> Try it:
In the records below, find the line containing "depending on the grade."; give it again exactly, along with every line that follows, and nothing else.

> Data supplied:
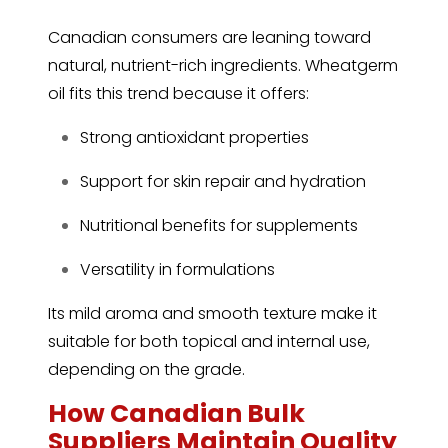
Canadian consumers are leaning toward
natural, nutrient-rich ingredients. Wheatgerm
oil fits this trend because it offers:
Strong antioxidant properties
Support for skin repair and hydration
Nutritional benefits for supplements
Versatility in formulations
Its mild aroma and smooth texture make it
suitable for both topical and internal use,
depending on the grade.
How Canadian Bulk
Suppliers Maintain Quality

> Expected output:
depending on the grade.
How Canadian Bulk
Suppliers Maintain Quality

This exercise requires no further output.